After that little adventure we were all keen to lounge around in camp and cool off. First on the menu was a some coconut which we were soon very good at getting out the shell and we had our very own production line. I would ease it off the shell, Vaughn would scoop it into the basin and Keith would it – all in all it worked really well. By 10 o clock we all roasting, while bump was ensuring that it was hot enough to not breath – dilemma. There was a brack pond on the doorstep which was cooler but no shade, we hunted around and found a shade but it was too light. Luckily Josh and Sue had brought a throw to sleep on which soon became the shade plus. From then on the daily ritual was to wake up and have a super duper Josh breakfast. After breakfast everyone would grab their cossies a crate of coolies and some fruit and head to the pond with their chairs. Into the water and their we would stay until lunch time with our floating crate of coolies and snacks – eating fruit and chatting about this and that being careful to shuffle into the shade created by the shade and the shade plus as the hours passed. Lunch was spent in camp and then we would hot foot it to the sea as by now the pond was like a hot bath. The sea would be refreshingly cold but once again we had the shade problem so we would spend about an hour goofing around a piece of concrete door lintel that had formed its own reef with tiny lion fish and corals around it, it was so close to shore we could sit in the water and watch the fish at work. Late afternoon would be spent trying to find a combination of shade and breeze in camp while trying to have a bit of a rest – the hammocks were well worked but did cut out the breeze a bit.

After a few days of settling in to the severe heat we decided to head off to the mangroves, chairs, beers and all our creature comforts included.

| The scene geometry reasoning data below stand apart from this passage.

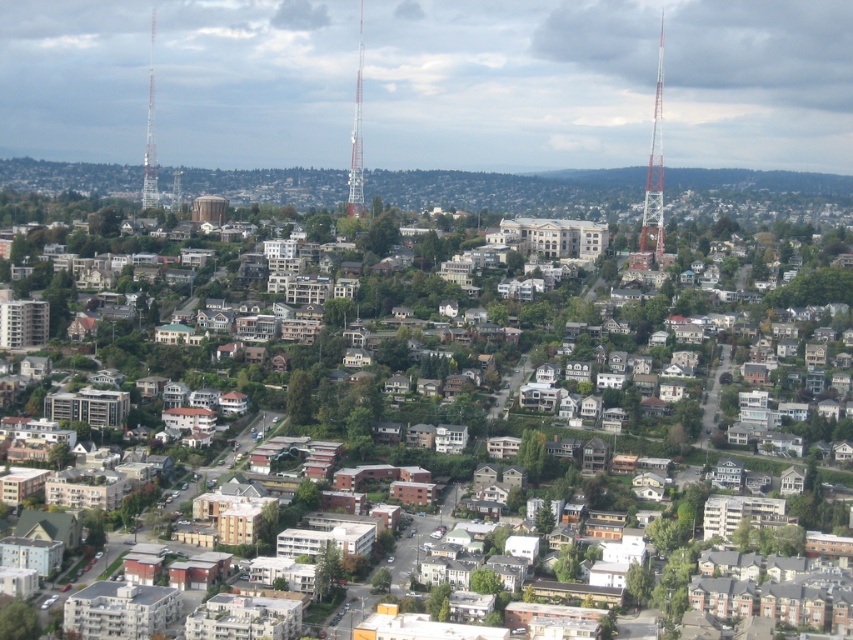 The image size is (853, 640). Describe the element at coordinates (653, 182) in the screenshot. I see `red painted metal tower at right` at that location.

Is red painted metal tower at right to the right of white painted metal tower at center from the viewer's perspective?

Indeed, red painted metal tower at right is positioned on the right side of white painted metal tower at center.

Between point (657, 177) and point (357, 150), which one is positioned in front?

Point (357, 150)

I want to click on red painted metal tower at right, so click(653, 182).

Does red painted metal tower at right have a greater width compared to metallic silver tower at left?

Yes, red painted metal tower at right is wider than metallic silver tower at left.

Identify the location of red painted metal tower at right. (653, 182).

Does point (358, 176) come closer to viewer compared to point (152, 173)?

Yes, it is in front of point (152, 173).

How distant is white painted metal tower at center from metallic silver tower at left?

white painted metal tower at center is 236.39 feet away from metallic silver tower at left.

Image resolution: width=853 pixels, height=640 pixels. I want to click on white painted metal tower at center, so click(x=357, y=140). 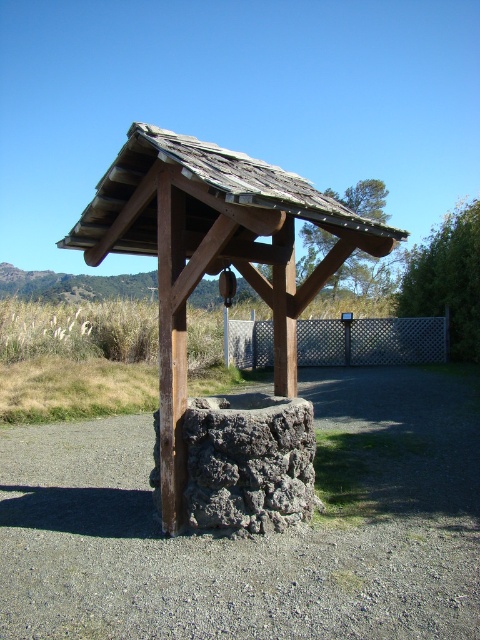 Question: Is rustic wood gazebo at center wider than weathered wood roof at center?

Choices:
 (A) yes
 (B) no

Answer: (B)

Question: Is rustic wood gazebo at center to the right of weathered wood roof at center from the viewer's perspective?

Choices:
 (A) no
 (B) yes

Answer: (A)

Question: Is rustic wood gazebo at center thinner than weathered wood roof at center?

Choices:
 (A) yes
 (B) no

Answer: (A)

Question: Which point appears closest to the camera in this image?

Choices:
 (A) (192, 214)
 (B) (229, 429)

Answer: (B)

Question: Which point is closer to the camera?

Choices:
 (A) (106, 202)
 (B) (96, 200)

Answer: (B)

Question: Which point is farther to the camera?

Choices:
 (A) (288, 173)
 (B) (126, 243)

Answer: (B)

The first problem – Josh’s chair decided to expire. It was not brack pond tested prior to being given to him as a christmas gift! An entertaining hour of duct taping and it was together again in a fashion but no longer folded up. A dip and then it was into the shade, we spent the day playing musical chairs shifting the chairs along the line and into the shade while alternating it with dips in the pond for a bit of a change. Another tough day in hot africa …

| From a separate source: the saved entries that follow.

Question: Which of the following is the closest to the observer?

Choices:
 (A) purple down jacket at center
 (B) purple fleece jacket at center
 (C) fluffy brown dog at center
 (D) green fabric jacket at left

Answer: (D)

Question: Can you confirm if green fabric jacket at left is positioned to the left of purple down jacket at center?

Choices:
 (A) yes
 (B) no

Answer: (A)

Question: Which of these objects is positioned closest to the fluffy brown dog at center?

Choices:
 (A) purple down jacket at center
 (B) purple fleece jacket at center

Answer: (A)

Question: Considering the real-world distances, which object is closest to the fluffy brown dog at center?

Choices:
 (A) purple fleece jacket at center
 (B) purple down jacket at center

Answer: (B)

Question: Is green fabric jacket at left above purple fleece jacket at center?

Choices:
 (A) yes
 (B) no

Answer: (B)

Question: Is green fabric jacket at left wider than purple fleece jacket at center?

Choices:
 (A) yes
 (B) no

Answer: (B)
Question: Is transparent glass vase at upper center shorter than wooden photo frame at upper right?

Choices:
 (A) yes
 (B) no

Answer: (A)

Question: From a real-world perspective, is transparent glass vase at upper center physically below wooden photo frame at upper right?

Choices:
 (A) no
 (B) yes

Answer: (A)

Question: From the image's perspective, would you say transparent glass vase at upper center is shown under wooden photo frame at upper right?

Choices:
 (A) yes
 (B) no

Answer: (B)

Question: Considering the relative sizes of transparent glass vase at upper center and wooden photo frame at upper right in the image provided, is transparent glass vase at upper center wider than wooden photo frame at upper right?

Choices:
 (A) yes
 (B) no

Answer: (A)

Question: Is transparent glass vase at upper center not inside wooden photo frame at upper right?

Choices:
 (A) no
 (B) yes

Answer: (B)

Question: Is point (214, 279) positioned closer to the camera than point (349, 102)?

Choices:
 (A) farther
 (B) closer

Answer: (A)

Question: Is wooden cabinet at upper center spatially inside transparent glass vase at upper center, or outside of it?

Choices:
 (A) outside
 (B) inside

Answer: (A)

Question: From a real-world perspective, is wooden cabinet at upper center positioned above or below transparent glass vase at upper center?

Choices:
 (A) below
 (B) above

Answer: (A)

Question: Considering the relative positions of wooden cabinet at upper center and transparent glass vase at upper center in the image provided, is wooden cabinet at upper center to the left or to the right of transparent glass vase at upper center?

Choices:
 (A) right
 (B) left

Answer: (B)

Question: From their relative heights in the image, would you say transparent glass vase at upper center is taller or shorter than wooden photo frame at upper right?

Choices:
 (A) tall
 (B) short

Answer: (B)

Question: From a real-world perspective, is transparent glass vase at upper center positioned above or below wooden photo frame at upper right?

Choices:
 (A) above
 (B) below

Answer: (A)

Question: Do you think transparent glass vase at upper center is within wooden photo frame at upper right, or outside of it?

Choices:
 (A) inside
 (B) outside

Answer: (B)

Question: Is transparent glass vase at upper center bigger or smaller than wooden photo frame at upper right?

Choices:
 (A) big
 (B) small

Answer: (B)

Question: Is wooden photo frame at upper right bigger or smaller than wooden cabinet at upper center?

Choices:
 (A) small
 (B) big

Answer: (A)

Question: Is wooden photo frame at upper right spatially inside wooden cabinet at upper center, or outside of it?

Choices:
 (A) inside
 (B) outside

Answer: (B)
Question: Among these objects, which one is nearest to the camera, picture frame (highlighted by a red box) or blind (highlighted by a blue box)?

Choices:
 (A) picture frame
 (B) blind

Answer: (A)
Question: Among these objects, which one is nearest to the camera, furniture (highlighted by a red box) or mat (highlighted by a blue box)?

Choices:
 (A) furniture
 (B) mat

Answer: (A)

Time to replenish beer and bread supplies so into town but first Josh had to coax lily to use the tire pump. From their an exciting trip to town where Keith and Vaughn were propositioned by the brother of the coconut lady and had an option of buying a bit of time with the sister in the local market (nudge, nudge, wink, wink). Restocked we head home but lily starts getting extremely hot. We have no water in the car. She gets hotter. Still no water. No choice but to chug along to the well and fill up there. It did not take long for everyone to become sidetracked by the frogs in the well and the need to save them as apposed to filling lily with water again. The cause of the overheating – the BRAND NEW radiator had a hole in it due to the front diff smashing into it over the bad roads (the radiator people laughed at the odd shaped old radiator – well people we are 1000′s of kms from home!). Being 60km from ‘civilisation’ we needed a plan to get the radiator fixed, luckily we had Vaughn’s dad. Task one – take radiator out. Task two -dismantle the skottel to make a burner/welder/soldering machine out of it. Task three – get the old fishing weights to melt to form solder for the radiator. Task 4 – all pee on the radiator hole to form flux (the girls were booted out for this operation). Task 5 – solder it all together. Task 6 – put radiator back into car. The weld held all the way to JHB, pity about the cooked engine.